Subregion phylogenetic trees of the different segments of BD201AQ (●) and the sequences of other HIV-1 strains. The trees were constructed by the neighbor-joining method with 1000 bootstrap replications, using MEGA 6. Bootstrap values ≥ 90% are shown at the corresponding nodes. The scale bars indicate a genetic distance of 5%. Segment XI of BD201AQ was too short to construct a neighbor-joining phylogenetic tree.

In recent years, countless URFs derived from CRF01_AE and CRF07_BC have been reported in Hebei, Beijing, and Tianjin [6–9]. Among the four CRF01_AE/CRF07_BC recombinants reported in Hebei Province, two used CRF01_AE as the backbone to insert four CRF07_BC fragments, and two used CRF07_BC as the backbone to insert three and four CRF01_AE fragments, respectively. The CRF01_AE fragment is from the CRF01_AE cluster 4 strain in the Chinese MSM population [6, 7]. Jiao et al. [8] reported that the Beijing BJ2015EU16 strain includes two CRF07_BC and one CRF01_AE fragments, with CRF07_BC as the backbone and two recombination breakpoints in the vpu and env genes. Zhou et al. [9] reported that two recombinants in Tianjin consisted of the CRF01_AE backbone and part of the CRF07_BC sequence, with four breakpoints in the gag, pol, vif, and tat genes. It can be inferred that the BD201AQ recombinant identified in this study is different from the recombinants reported previously because not only are there breakpoints in the gag, pol, vif, env, and nef regions, but there are also more breakpoints (i.e., 12).

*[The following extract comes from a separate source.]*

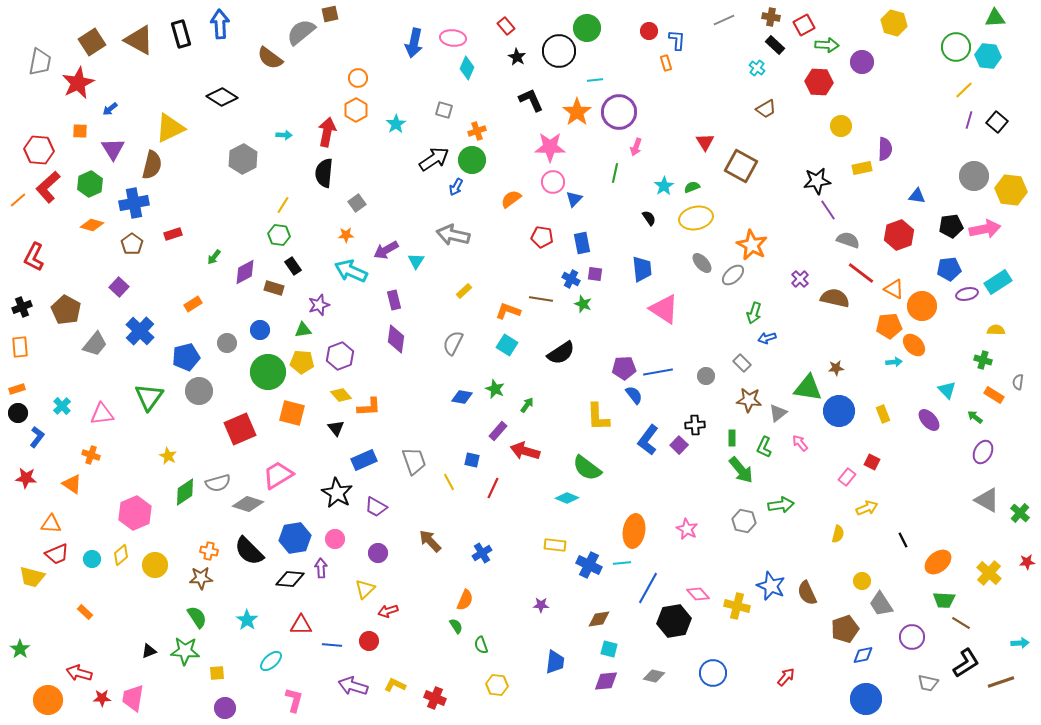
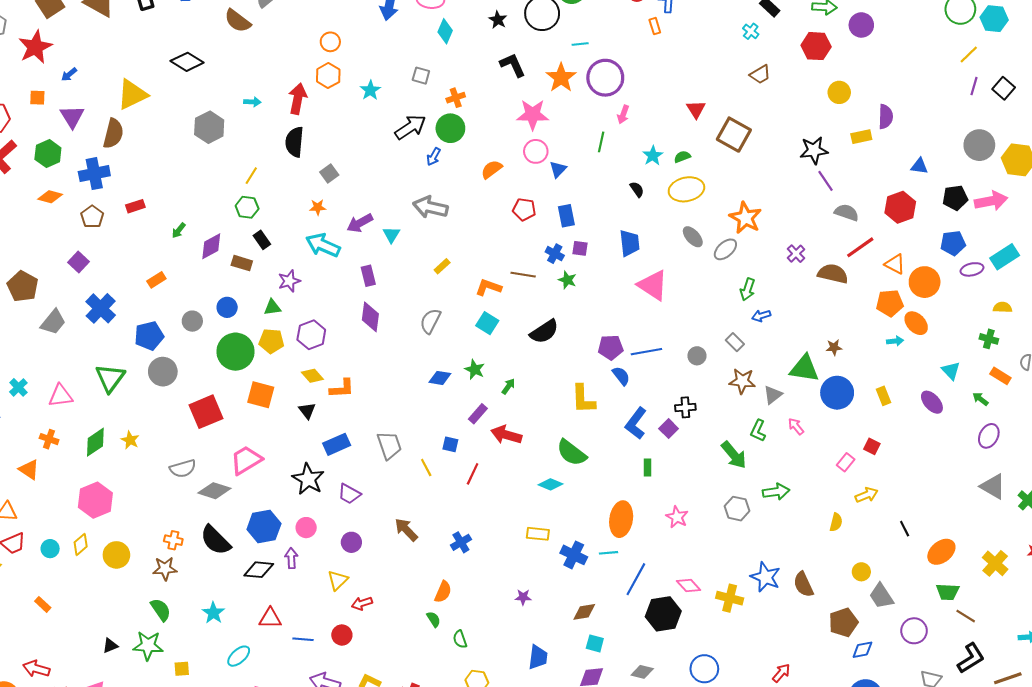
red line: (861, 273) -> (860, 247), turned -72
green rectangle: (732, 438) -> (647, 467), moved
green diamond: (185, 492) -> (95, 442), moved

In conclusion, we reported a novel HIV-1 recombinant strain (BD201AQ) isolated from an MSM individual in the city of Baoding. Phylogenetic analysis of BD201AQ showed that recombinant fragments within the CRF01_AE subtype could be traced back to clusters 1, 4, and 5 of CRF01_AE strains. The CRF07_BC fragments were derived from HIV-1 genotypes circulating among Chinese MSM. With CRF01_AE and CRF07_BC emerging as the dominant subtypes in China, the recombination diversity of the recently identified lineage of new 0107 unique recombinant forms of HIV-1 may be unimaginably high, threatening populations across the country. In China, CRF07_BC_N, CRF01_AE cluster 4 and CRF01_AE cluster 5 are prevalent mainly among MSM populations [10], and the high mobility, condom-free sex, and multiple sexual partners of MSM populations have led to the emergence of HIV-1 URFs in MSM populations [11–15]. HIV-1 recombination is a major way in which the virus evolves rapidly, increasing the fitness of the virus and helping the virus rapidly acquire drug resistance or escape the surveillance of the immune system. Frequent recombination also makes HIV-1 molecular diagnosis, treatment, and vaccine development more difficult. The recombination analysis of BD201AQ showed that the recombination breakpoints are different from those of the 0107 recombinant forms reported in Hebei Province. The emergence of new complex recombinant forms has increased the diversity of HIV-1 isolates circulating in Baoding, suggesting the need for further molecular monitoring of HIV-1 diversity in the region to better respond to the HIV-1 epidemic.

Author contributions

XY: manuscript writing, data analysis. HZ: manuscript correction, sample information collection. WA: manuscript correction, laboratory procedure, experimental operation. WS: experimental operation. JZ: sample information collection. XL: sequence assembly, data analysis. YL: Experiment design, data analysis.

Funding

This study was supported by the Science and Technology Planning Project of Baoding prefecture (grant number 2041ZF150).

Data availability

The nucleotide sequence of the near-full-length genome of BD201AQ has been deposited in the GenBank database under accession number OL401523.

Declarations

Conflict of interest

The authors have no relevant financial or non-financial interests to disclose.

Ethical approval

This study was approved by the Medical Ethics Committee of the Baoding People’s Hospital (protocol number 2019–03).

Consent for publication

Written informed consent was signed by the participant before sample collection. Using a blood sample for further related studies was also permitted.